ORDER DENYING “MOTION OF DEFENDANT GENERAL PURPOSE STEEL, INC. TO ABSTAIN OR IN THE ALTERNATIVE TO STAY PROCEEDINGS PENDING REFERRAL TO INTERSTATE COMMERCE COMMISSION”

MICKEY DAN WILSON, Chief Judge.

Defendant General Purpose Steel, Inc. (“GPS”) moves for abstention from or stay of [879]*879this adversary proceeding “Pending Referral to Interstate Commerce Commission.” Plaintiff Sunbelt Freight, Inc. (“Sunbelt”) objects. Upon consideration thereof, of statements of counsel made in open court, and of the record herein, the Court determines, concludes and orders as follows.

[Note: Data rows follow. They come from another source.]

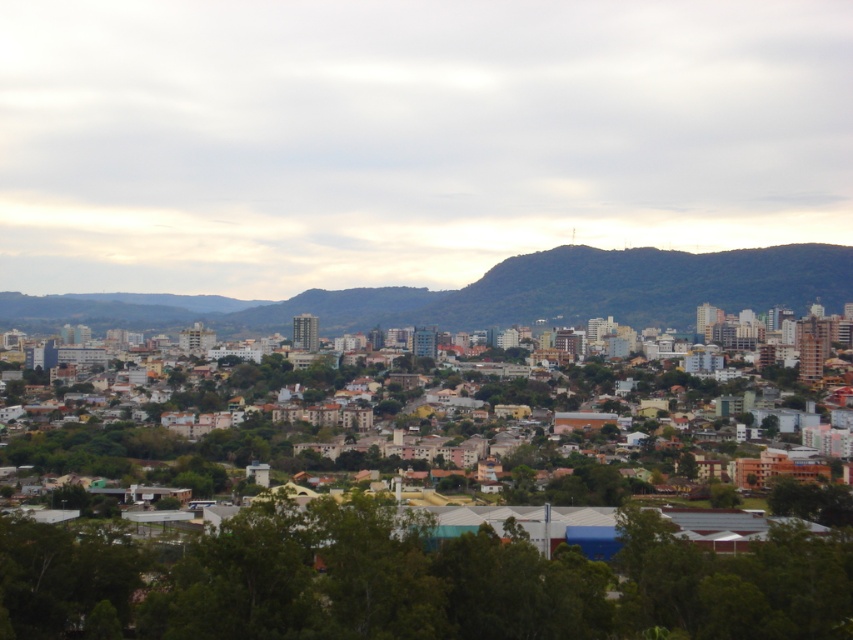 Is green leafy tree at lower center shorter than green forested mountain at center?

No.

Is green leafy tree at lower center thinner than green forested mountain at center?

Correct, green leafy tree at lower center's width is less than green forested mountain at center's.

The image size is (853, 640). I want to click on green leafy tree at lower center, so click(415, 582). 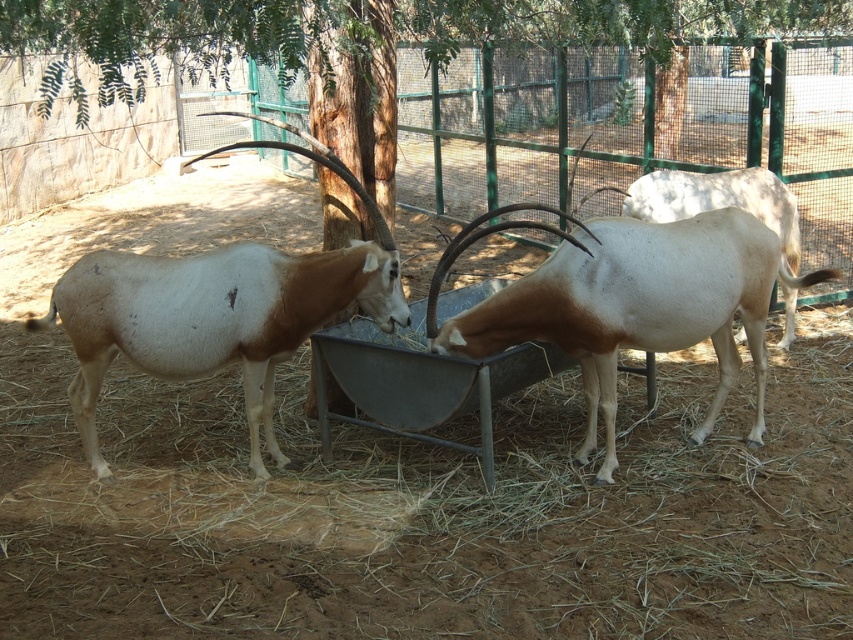 You are a zookeeper observing the two antelopes in the enclosure. You notice that the brown and white antelope at left and the white glossy antelope at center are facing different directions. Which antelope is facing away from the entrance located to the right of the trough?

The brown and white antelope at left is facing towards the right side of the image, which would be away from the entrance located to the right of the trough, so it is facing away from the entrance.

You are a zookeeper who needs to determine the feeding order based on size. Which antelope should be fed first, the brown and white antelope at left or the white glossy antelope at center?

The brown and white antelope at left should be fed first because it is taller than the white glossy antelope at center.

Looking at this image, you are a zookeeper standing at the center of the enclosure. You need to place a new feeding trough exactly where the brown and white antelope at left is currently located. What are the coordinates where you should place the new trough?

The coordinates for placing the new feeding trough should be at point (218, 308), which is where the brown and white antelope at left is located. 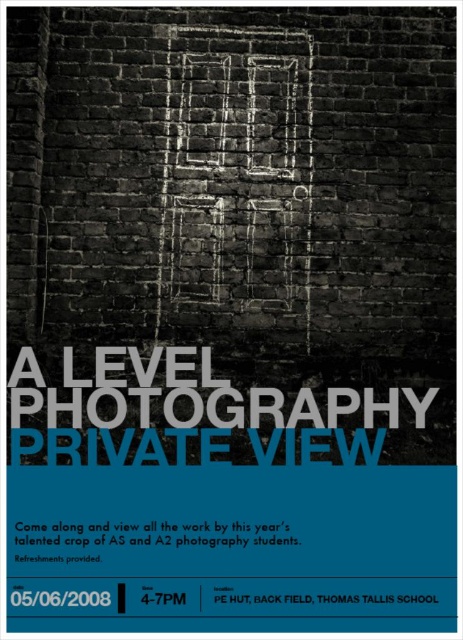 You are an event planner arranging materials for the A Level Photography Private View poster. You have a white paper at center and a black paper at lower center. According to the poster design, which paper is placed to the right of the other?

The white paper at center is positioned on the right side of black paper at lower center.

You are designing a layout for a poster and have two papers available. The white paper at center and the black paper at lower center. Which paper has a greater width?

The white paper at center has a greater width than the black paper at lower center.

You are an event planner setting up for the A Level Photography Private View. You need to place a decorative item on the white paper at center. However, there is a black paper at lower center in the scene. Which paper should you place the item on to ensure it is visible from the front of the room?

You should place the decorative item on the white paper at center because the black paper at lower center is behind it. Since the white paper is in front, the item will be more visible from the front of the room. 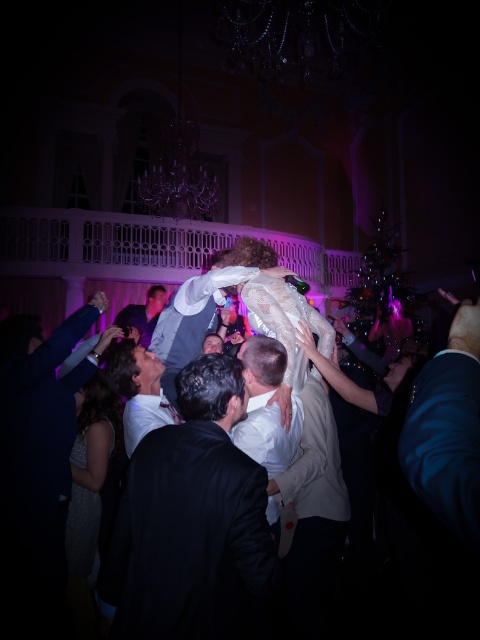 You are standing at the entrance of the hall and want to locate the dark suit at center. Which direction should you look to find it?

You should look towards the center of the hall to find the dark suit at center, as it is located at point (191, 518) which corresponds to the central area.

You are standing at the entrance of the hall and want to locate the dark suit at center. According to the coordinates provided, where should you look to find it?

The dark suit at center is located at the 2D coordinates point (191, 518), which means it is positioned towards the right side and slightly below the center of the image. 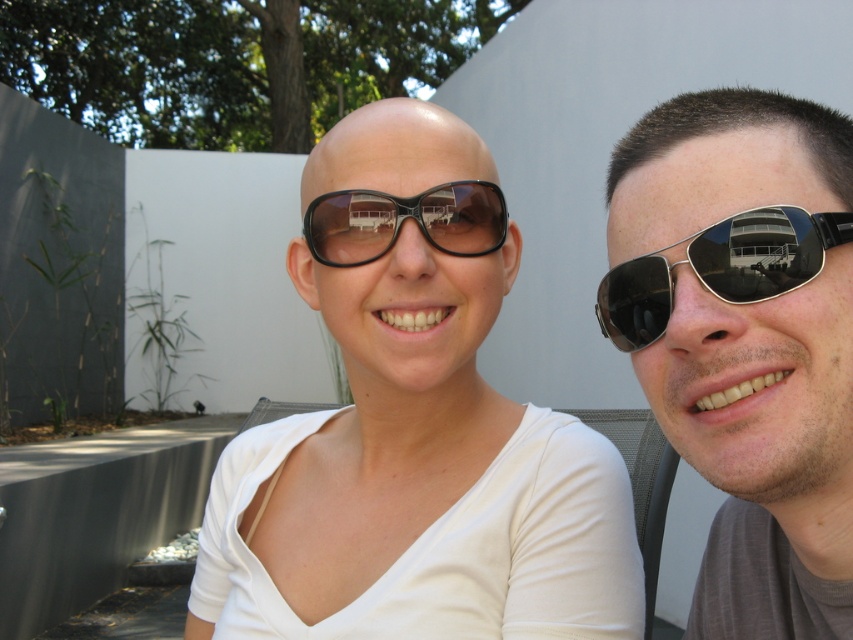 Question: Does matte black sunglasses at center come behind sunglasses at right?

Choices:
 (A) yes
 (B) no

Answer: (A)

Question: Which of these objects is positioned farthest from the black matte sunglasses at center?

Choices:
 (A) metallic aviator sunglasses at right
 (B) sunglasses at right

Answer: (A)

Question: Which of the following is the farthest from the observer?

Choices:
 (A) (784, 525)
 (B) (558, 605)
 (C) (318, 214)
 (D) (758, 284)

Answer: (C)

Question: Is matte black sunglasses at center above sunglasses at right?

Choices:
 (A) yes
 (B) no

Answer: (B)

Question: Can you confirm if matte black sunglasses at center is bigger than black matte sunglasses at center?

Choices:
 (A) yes
 (B) no

Answer: (A)

Question: Which object appears farthest from the camera in this image?

Choices:
 (A) black matte sunglasses at center
 (B) sunglasses at right
 (C) matte black sunglasses at center

Answer: (A) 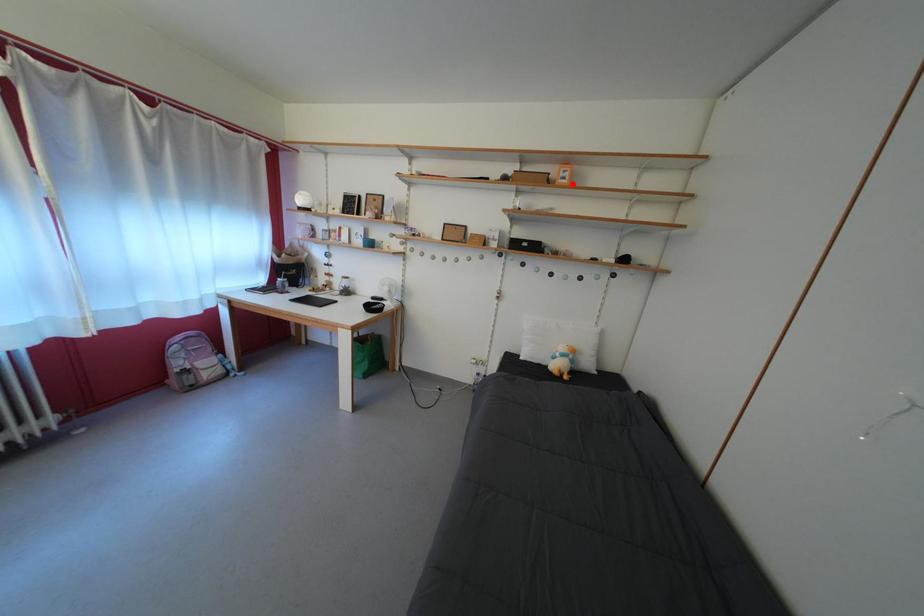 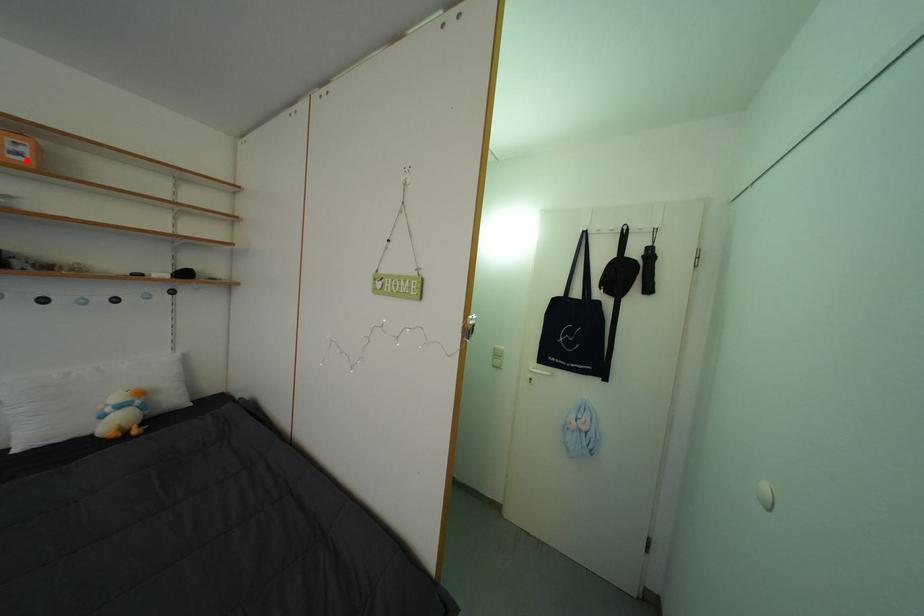 I am providing you with two images of the same scene from different viewpoints. A red point is marked on the first image and another point is marked on the second image. Is the marked point in image1 the same physical position as the marked point in image2?

Yes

On May 6,1991, Sunbelt filed its voluntary petition for relief under 11 U.S.C. Chapter 11 in this Court. On September 3, 1992, Sunbelt’s plan of reorganization was confirmed. As Sunbelt observes, it is now “in the final stages of completion of [its] liquidating plan. The plan is substantially consummated, and other than the conclusion of [a] few remaining freight audit proceedings, the case is ready to close,” Sunbelt’s obj. p. 4.

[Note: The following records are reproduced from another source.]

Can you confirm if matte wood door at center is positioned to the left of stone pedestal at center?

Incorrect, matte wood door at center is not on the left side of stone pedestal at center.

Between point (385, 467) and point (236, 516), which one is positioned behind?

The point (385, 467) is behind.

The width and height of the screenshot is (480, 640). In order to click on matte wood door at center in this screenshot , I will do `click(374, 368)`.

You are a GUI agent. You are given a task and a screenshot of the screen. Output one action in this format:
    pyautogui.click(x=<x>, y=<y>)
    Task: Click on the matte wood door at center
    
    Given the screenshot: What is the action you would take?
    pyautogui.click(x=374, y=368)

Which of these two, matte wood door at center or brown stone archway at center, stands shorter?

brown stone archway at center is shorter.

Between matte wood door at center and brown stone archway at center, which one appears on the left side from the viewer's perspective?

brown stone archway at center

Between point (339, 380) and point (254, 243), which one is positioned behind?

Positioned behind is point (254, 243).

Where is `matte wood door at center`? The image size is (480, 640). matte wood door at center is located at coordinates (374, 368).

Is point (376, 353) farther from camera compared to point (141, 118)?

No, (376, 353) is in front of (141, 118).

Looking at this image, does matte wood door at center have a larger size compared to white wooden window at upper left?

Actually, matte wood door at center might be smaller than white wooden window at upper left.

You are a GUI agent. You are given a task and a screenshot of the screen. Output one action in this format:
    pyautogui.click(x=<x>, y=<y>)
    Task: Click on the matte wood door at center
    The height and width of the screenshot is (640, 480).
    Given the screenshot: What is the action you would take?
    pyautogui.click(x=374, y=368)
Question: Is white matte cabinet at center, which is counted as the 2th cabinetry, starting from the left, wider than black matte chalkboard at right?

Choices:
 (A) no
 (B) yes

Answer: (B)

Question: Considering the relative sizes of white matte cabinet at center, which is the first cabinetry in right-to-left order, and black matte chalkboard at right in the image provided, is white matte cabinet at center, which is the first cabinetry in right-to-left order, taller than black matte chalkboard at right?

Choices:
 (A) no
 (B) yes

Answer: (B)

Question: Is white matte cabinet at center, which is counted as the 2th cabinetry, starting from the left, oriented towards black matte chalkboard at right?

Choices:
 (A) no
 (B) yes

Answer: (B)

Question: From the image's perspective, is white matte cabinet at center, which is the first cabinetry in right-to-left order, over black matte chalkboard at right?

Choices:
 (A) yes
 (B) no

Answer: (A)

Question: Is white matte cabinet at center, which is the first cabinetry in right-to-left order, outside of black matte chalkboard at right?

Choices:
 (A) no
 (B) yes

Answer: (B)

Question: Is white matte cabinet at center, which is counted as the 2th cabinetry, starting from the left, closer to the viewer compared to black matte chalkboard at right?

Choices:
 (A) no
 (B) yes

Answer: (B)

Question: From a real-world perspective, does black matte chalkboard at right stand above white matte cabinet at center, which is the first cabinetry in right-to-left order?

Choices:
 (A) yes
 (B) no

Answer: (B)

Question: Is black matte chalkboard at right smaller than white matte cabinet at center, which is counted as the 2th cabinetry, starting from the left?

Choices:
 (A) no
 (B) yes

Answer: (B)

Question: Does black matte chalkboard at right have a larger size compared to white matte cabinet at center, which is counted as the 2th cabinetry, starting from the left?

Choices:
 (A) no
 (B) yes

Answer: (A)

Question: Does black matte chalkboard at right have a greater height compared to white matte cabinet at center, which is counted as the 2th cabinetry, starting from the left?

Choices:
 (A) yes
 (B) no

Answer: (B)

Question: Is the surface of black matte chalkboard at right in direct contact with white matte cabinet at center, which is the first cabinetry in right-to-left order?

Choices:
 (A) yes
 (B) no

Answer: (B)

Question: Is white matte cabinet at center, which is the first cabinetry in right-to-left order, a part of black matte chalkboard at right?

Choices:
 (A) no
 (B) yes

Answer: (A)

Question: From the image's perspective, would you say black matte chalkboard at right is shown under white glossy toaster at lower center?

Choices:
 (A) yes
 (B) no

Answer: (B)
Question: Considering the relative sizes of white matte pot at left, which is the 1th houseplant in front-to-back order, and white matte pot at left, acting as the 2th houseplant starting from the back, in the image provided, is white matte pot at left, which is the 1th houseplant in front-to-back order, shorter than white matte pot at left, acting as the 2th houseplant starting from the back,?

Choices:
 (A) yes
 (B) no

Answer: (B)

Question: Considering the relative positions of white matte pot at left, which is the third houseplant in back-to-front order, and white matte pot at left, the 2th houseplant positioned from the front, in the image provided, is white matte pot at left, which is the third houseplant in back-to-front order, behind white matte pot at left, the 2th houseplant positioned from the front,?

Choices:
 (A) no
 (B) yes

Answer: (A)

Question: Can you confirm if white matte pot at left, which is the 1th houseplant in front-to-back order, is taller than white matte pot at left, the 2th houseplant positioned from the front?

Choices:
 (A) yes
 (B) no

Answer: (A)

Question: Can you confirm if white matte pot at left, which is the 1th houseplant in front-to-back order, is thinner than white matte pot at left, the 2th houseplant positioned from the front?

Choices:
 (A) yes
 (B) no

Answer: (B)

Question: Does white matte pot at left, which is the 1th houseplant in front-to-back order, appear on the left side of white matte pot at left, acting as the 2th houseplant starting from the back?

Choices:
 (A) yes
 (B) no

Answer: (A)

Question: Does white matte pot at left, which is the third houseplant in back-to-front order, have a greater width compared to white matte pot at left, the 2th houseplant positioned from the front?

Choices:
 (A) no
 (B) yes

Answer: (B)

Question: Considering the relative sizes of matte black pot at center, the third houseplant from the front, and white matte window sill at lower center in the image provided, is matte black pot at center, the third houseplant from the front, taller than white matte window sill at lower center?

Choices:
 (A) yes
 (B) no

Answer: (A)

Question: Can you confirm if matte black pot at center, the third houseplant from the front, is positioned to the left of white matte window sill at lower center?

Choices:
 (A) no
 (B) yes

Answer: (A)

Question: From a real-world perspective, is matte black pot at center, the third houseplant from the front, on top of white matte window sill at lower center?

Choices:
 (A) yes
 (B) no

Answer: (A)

The “few remaining freight audit proceedings” include the present lawsuit. On April 28, 1993, Sunbelt commenced this adversary proceeding by filing its “Complaint to Recover Motor Carrier Undercharges” against eight different defendants. By now, only one defendant remains, namely GPS.

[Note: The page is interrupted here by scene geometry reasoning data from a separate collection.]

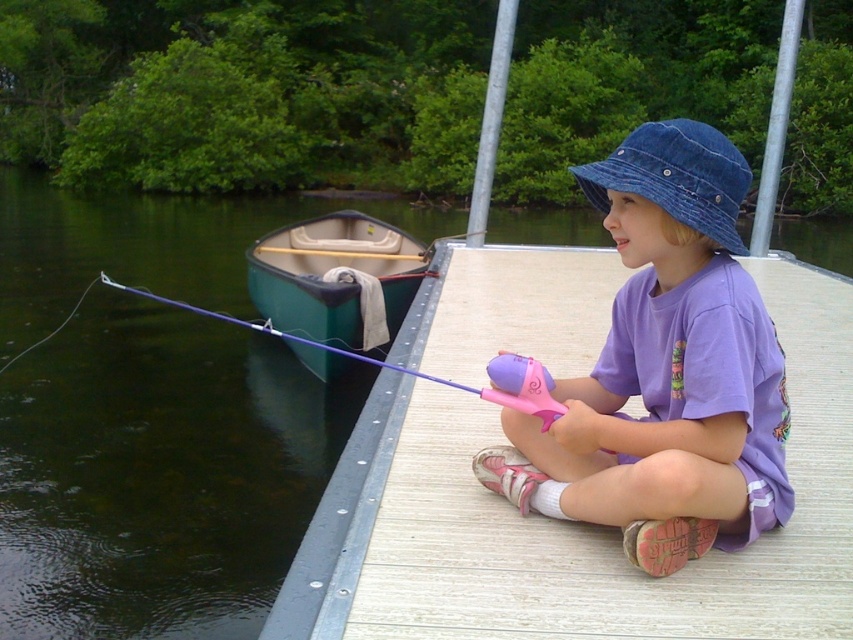 You are a photographer aiming to capture the clear water at dock left and the denim blue hat at upper center in a single frame. Based on their sizes, which object will appear bigger in the photo?

The clear water at dock left will appear bigger in the photo because it has a larger size compared to the denim blue hat at upper center. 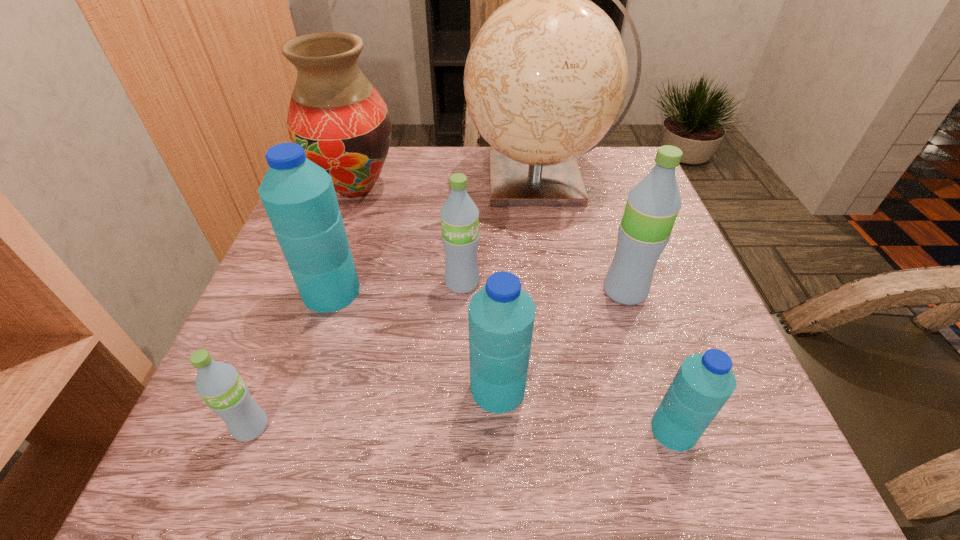 I want to click on vacant space situated on the back of the smallest green water bottle, so click(x=282, y=347).

You are a GUI agent. You are given a task and a screenshot of the screen. Output one action in this format:
    pyautogui.click(x=<x>, y=<y>)
    Task: Click on the globe that is at the far edge
    The image size is (960, 540).
    Given the screenshot: What is the action you would take?
    pyautogui.click(x=546, y=76)

You are a GUI agent. You are given a task and a screenshot of the screen. Output one action in this format:
    pyautogui.click(x=<x>, y=<y>)
    Task: Click on the vase located at the far edge
    The height and width of the screenshot is (540, 960).
    Given the screenshot: What is the action you would take?
    pyautogui.click(x=341, y=121)

Find the location of a particular element. Image resolution: width=960 pixels, height=540 pixels. vase located in the left edge section of the desktop is located at coordinates (341, 121).

The image size is (960, 540). What are the coordinates of `globe at the right edge` in the screenshot? It's located at (546, 76).

The width and height of the screenshot is (960, 540). In order to click on object at the far left corner in this screenshot , I will do `click(341, 121)`.

You are a GUI agent. You are given a task and a screenshot of the screen. Output one action in this format:
    pyautogui.click(x=<x>, y=<y>)
    Task: Click on the object positioned at the near left corner
    Image resolution: width=960 pixels, height=540 pixels.
    Given the screenshot: What is the action you would take?
    pyautogui.click(x=219, y=384)

Locate an element on the screen. The image size is (960, 540). object that is at the far right corner is located at coordinates (546, 76).

Where is `object that is at the near right corner`? This screenshot has height=540, width=960. object that is at the near right corner is located at coordinates (704, 382).

The width and height of the screenshot is (960, 540). Find the location of `free space at the far edge of the desktop`. free space at the far edge of the desktop is located at coordinates (439, 173).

The complaint alleges that Sunbelt “was ... a common motor carrier operating in interstate commerce ...;” that GPS “tendered freight to [Sunbelt] for transportation in interstate commerce ...;” that Sunbelt performed the services “subject to the ... tariff rates and rules” prescribed by the Interstate Commerce Commission (“ICC”); that Sunbelt “compared the commodities, weights, point of origin, destinations and declared value of each shipment to the applicable tariff rates and rules provisions that [Sunbelt] had filed with the ICC which were effective on the applicable dates of shipment” and billed GPS accordingly; and that GPS was billed for $3,354.19 and ha[s] refused to pay such sum ...,” complaint ¶¶3, 5, 6, 11. Sunbelt prayed for judgment against GPS for the total bill of $3,354.19 “with interest and costs,” complaint p. 5. GPS’ answer admits that “from time to time [GPS] engaged the services of [Sunbelt],” but denies that GPS owes Sunbelt “in any amount whatsoever,” answer ¶¶ 5, 6. GPS also asserts various “Affirmative Defenses,” including the following: that “[s]ome or all of the freight charges sought to be collected ... are unreasonable, and therefore unlawful under [§] 10701(a) of the Interstate Commerce Act,” aff. def. ¶ 4; that Sunbelt’s tariff rates do not conform to miscellaneous regulations and procedures of the ICC; that Sunbelt’s “common carrier tariffs are not applicable to such shipments” because Sunbelt was acting not as a “common carrier” but as a “motor contract carrier” or “property broker” or “shipper’s agent” or “surface freight forwarder,” id. ¶¶ 11, 12; and that GPS “is entitled to set off and/or recoup ... any mutual debts or claims it may have against [Sunbelt],” id. ¶ 16.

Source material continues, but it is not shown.